### TRY IT:
Aside from the pictures, the entries should be given again exactly.

### PROVIDED DATA:
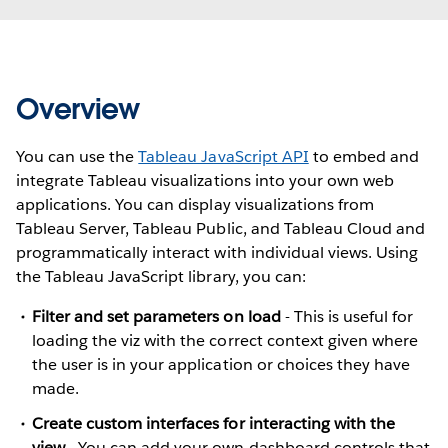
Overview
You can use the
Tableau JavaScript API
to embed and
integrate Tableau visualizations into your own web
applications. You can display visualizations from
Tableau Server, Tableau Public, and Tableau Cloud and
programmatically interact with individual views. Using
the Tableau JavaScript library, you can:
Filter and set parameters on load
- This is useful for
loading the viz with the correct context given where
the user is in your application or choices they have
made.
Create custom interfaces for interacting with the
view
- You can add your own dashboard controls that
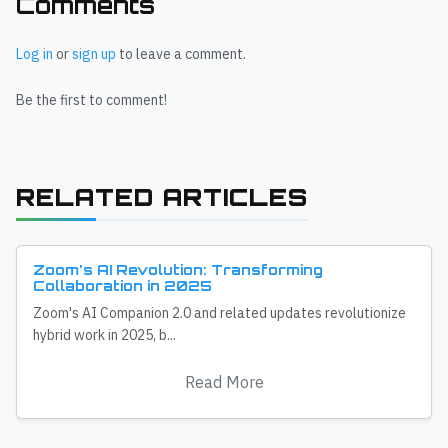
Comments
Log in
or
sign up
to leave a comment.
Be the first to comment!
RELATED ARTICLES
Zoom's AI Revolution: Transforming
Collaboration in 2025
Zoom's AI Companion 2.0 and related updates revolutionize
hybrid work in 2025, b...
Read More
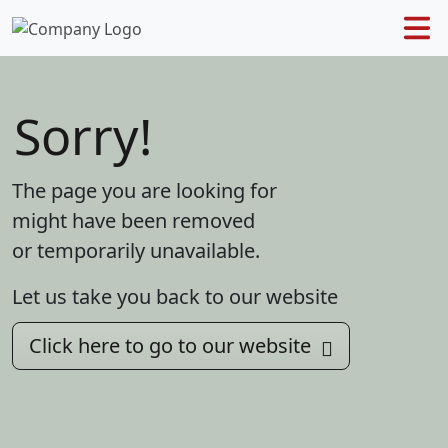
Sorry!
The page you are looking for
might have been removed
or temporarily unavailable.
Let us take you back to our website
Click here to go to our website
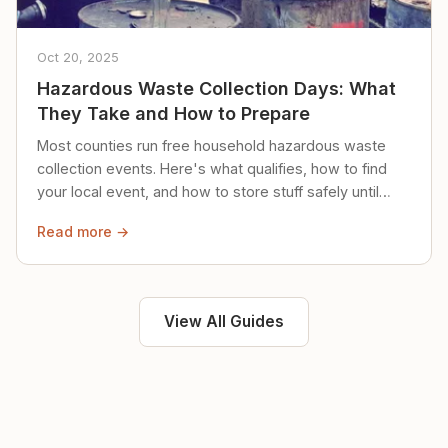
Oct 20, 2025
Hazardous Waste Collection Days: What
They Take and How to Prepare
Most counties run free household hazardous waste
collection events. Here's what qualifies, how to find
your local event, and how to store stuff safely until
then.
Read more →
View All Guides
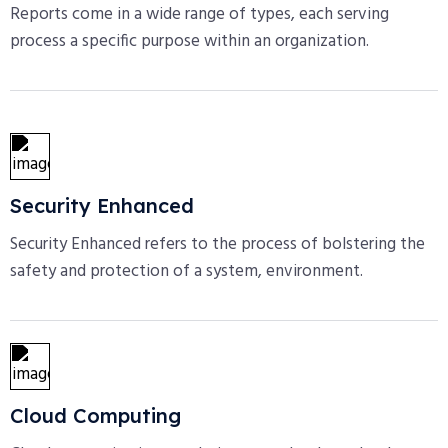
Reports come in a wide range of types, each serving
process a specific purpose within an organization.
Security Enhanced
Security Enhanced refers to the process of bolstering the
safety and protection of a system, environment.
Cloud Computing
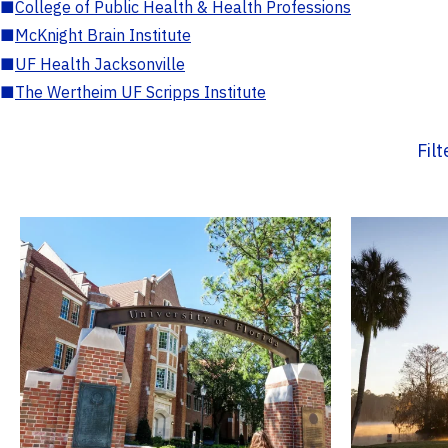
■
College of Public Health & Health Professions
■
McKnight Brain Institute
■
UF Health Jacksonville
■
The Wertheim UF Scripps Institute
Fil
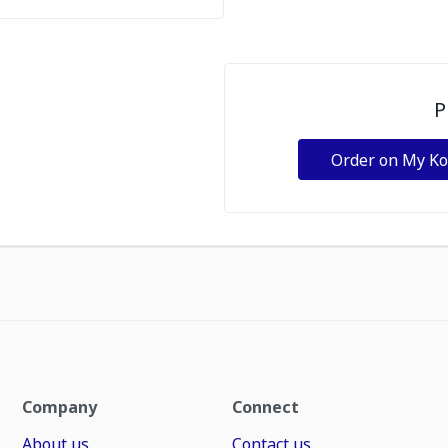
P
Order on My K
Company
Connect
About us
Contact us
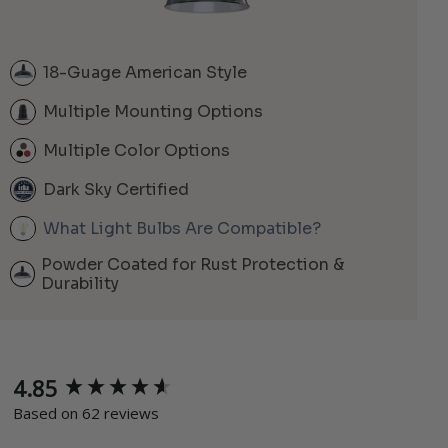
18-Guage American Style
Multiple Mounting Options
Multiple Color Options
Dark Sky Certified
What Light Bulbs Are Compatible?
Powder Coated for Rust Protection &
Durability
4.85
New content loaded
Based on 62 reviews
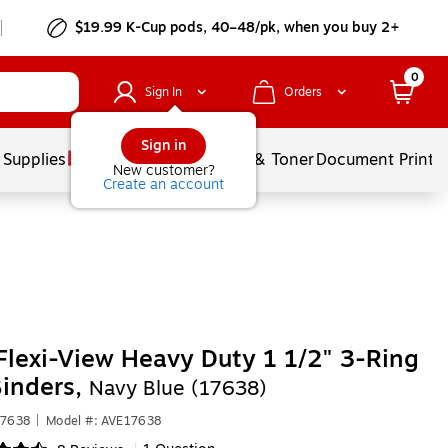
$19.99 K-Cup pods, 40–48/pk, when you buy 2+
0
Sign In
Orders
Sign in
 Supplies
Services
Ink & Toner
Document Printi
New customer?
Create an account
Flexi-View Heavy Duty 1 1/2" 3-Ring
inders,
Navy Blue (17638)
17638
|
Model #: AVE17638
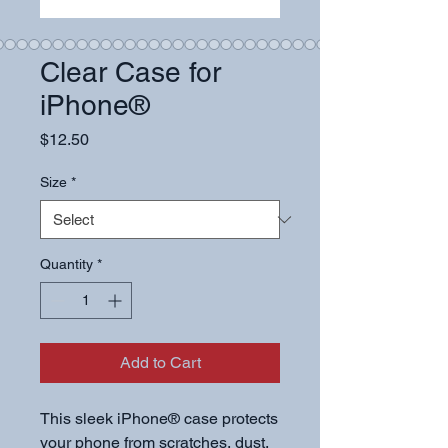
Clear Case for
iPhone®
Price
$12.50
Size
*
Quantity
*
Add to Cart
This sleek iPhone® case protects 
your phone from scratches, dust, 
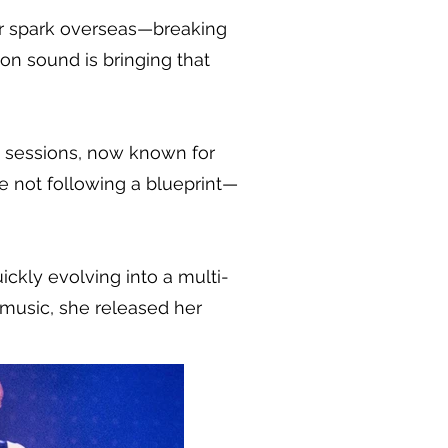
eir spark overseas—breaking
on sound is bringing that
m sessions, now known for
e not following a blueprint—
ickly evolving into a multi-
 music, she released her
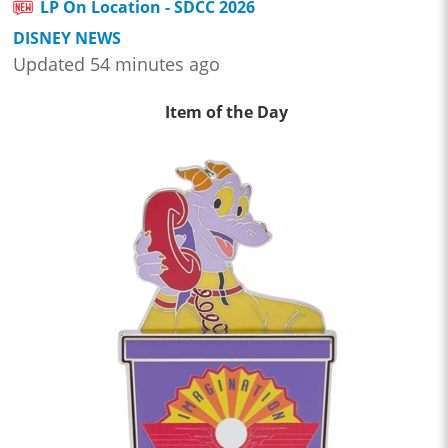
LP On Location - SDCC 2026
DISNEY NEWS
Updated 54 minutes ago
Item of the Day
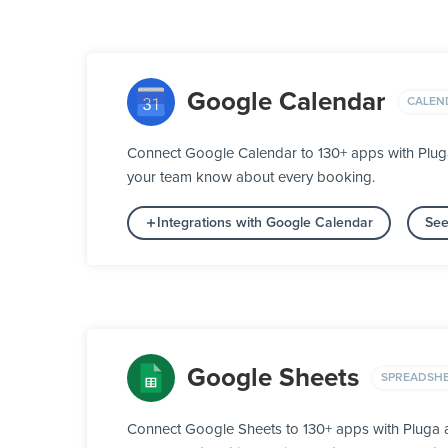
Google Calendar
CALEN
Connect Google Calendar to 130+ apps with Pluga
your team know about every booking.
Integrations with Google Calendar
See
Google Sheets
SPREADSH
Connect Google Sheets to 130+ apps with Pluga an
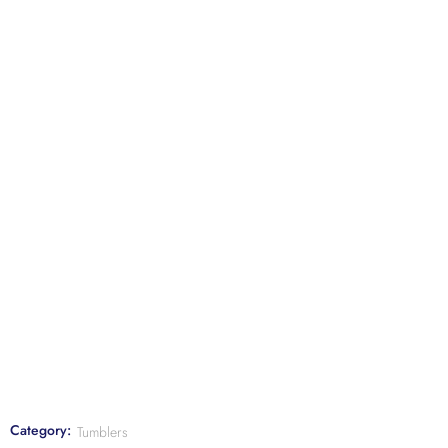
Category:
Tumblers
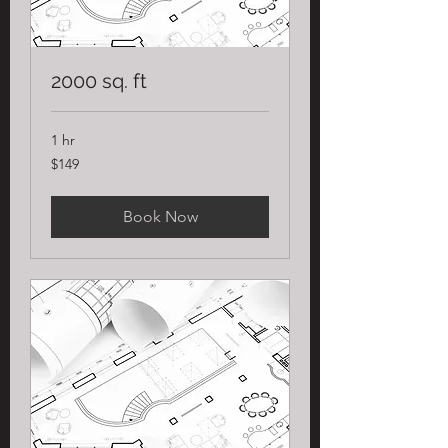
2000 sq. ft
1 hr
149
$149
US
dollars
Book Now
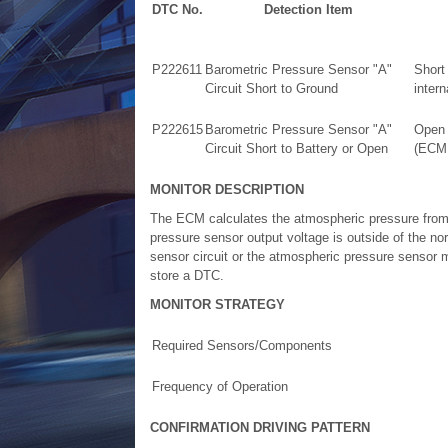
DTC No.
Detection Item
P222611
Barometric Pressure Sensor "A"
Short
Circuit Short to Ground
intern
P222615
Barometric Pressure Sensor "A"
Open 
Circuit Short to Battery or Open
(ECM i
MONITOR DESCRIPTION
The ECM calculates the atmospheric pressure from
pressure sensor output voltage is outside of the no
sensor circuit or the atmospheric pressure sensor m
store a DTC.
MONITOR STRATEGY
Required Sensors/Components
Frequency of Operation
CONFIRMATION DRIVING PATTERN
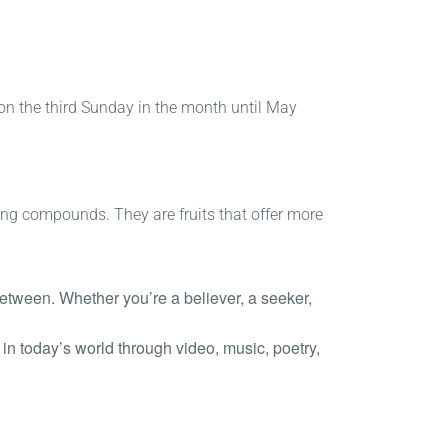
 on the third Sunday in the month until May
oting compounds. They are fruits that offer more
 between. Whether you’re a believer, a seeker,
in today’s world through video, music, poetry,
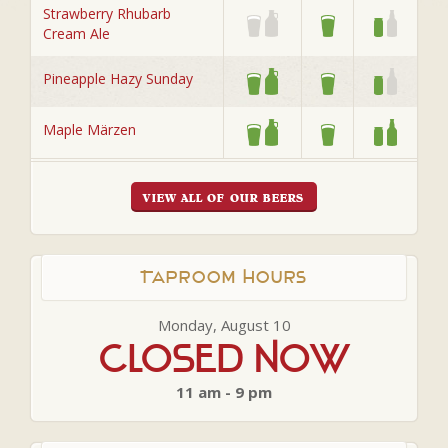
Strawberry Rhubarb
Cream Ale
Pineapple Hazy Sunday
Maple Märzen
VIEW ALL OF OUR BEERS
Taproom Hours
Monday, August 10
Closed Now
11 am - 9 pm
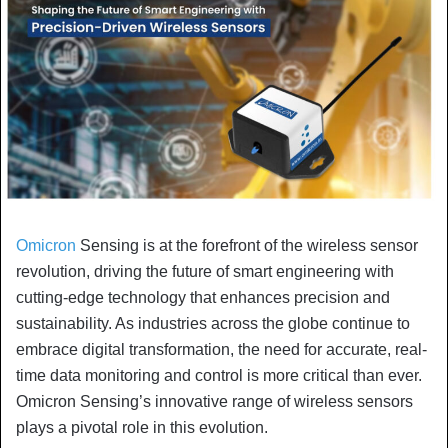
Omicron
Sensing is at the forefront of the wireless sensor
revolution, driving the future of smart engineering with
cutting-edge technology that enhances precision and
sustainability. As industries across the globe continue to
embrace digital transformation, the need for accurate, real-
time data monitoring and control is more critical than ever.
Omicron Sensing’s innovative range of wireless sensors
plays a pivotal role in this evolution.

### YOUR SOLUTION:
Overview
You can use the
Tableau JavaScript API
to embed and
integrate Tableau visualizations into your own web
applications. You can display visualizations from
Tableau Server, Tableau Public, and Tableau Cloud and
programmatically interact with individual views. Using
the Tableau JavaScript library, you can:
Filter and set parameters on load
- This is useful for
loading the viz with the correct context given where
the user is in your application or choices they have
made.
Create custom interfaces for interacting with the
view
- You can add your own dashboard controls that
Comments
Log in
or
sign up
to leave a comment.
Be the first to comment!
RELATED ARTICLES
Zoom's AI Revolution: Transforming
Collaboration in 2025
Zoom's AI Companion 2.0 and related updates revolutionize
hybrid work in 2025, b...
Read More
Sorry!
The page you are looking for
might have been removed
or temporarily unavailable.
Let us take you back to our website
Click here to go to our website
Oct 20, 2025
Hazardous Waste Collection Days: What
They Take and How to Prepare
Most counties run free household hazardous waste
collection events. Here's what qualifies, how to find
your local event, and how to store stuff safely until
then.
Read more →
View All Guides
Reports come in a wide range of types, each serving
process a specific purpose within an organization.
Security Enhanced
Security Enhanced refers to the process of bolstering the
safety and protection of a system, environment.
Cloud Computing
■
College of Public Health & Health Professions
■
McKnight Brain Institute
■
UF Health Jacksonville
■
The Wertheim UF Scripps Institute
Fil
P
Order on My K
Company
Connect
About us
Contact us
18-Guage American Style
Multiple Mounting Options
Multiple Color Options
Dark Sky Certified
What Light Bulbs Are Compatible?
Powder Coated for Rust Protection &
Durability
4.85
New content loaded
Based on 62 reviews
$19.99 K-Cup pods, 40–48/pk, when you buy 2+
0
Sign In
Orders
Sign in
 Supplies
Services
Ink & Toner
Document Printi
New customer?
Create an account
Flexi-View Heavy Duty 1 1/2" 3-Ring
inders,
Navy Blue (17638)
17638
|
Model #: AVE17638
Clear Case for
iPhone®
Price
$12.50
Size
*
Quantity
*
Add to Cart
This sleek iPhone® case protects 
your phone from scratches, dust, 
eir spark overseas—breaking
on sound is bringing that
m sessions, now known for
e not following a blueprint—
ickly evolving into a multi-
 music, she released her
LP On Location - SDCC 2026
DISNEY NEWS
Updated 54 minutes ago
Item of the Day
Google Calendar
CALEN
Connect Google Calendar to 130+ apps with Pluga
your team know about every booking.
Integrations with Google Calendar
See
Google Sheets
SPREADSH
Connect Google Sheets to 130+ apps with Pluga an
Category:
Tumblers
2000 sq. ft
1 hr
149
$149
US
dollars
Book Now
DTC No.
Detection Item
P222611
Barometric Pressure Sensor "A"
Short
Circuit Short to Ground
intern
P222615
Barometric Pressure Sensor "A"
Open 
Circuit Short to Battery or Open
(ECM i
MONITOR DESCRIPTION
The ECM calculates the atmospheric pressure from
pressure sensor output voltage is outside of the no
sensor circuit or the atmospheric pressure sensor m
store a DTC.
MONITOR STRATEGY
Required Sensors/Components
Frequency of Operation
CONFIRMATION DRIVING PATTERN
 on the third Sunday in the month until May
oting compounds. They are fruits that offer more
 between. Whether you’re a believer, a seeker,
in today’s world through video, music, poetry,
Strawberry Rhubarb
Cream Ale
Pineapple Hazy Sunday
Maple Märzen
VIEW ALL OF OUR BEERS
Taproom Hours
Monday, August 10
Closed Now
11 am - 9 pm
Omicron
Sensing is at the forefront of the wireless sensor
revolution, driving the future of smart engineering with
cutting-edge technology that enhances precision and
sustainability. As industries across the globe continue to
embrace digital transformation, the need for accurate, real-
time data monitoring and control is more critical than ever.
Omicron Sensing’s innovative range of wireless sensors
plays a pivotal role in this evolution.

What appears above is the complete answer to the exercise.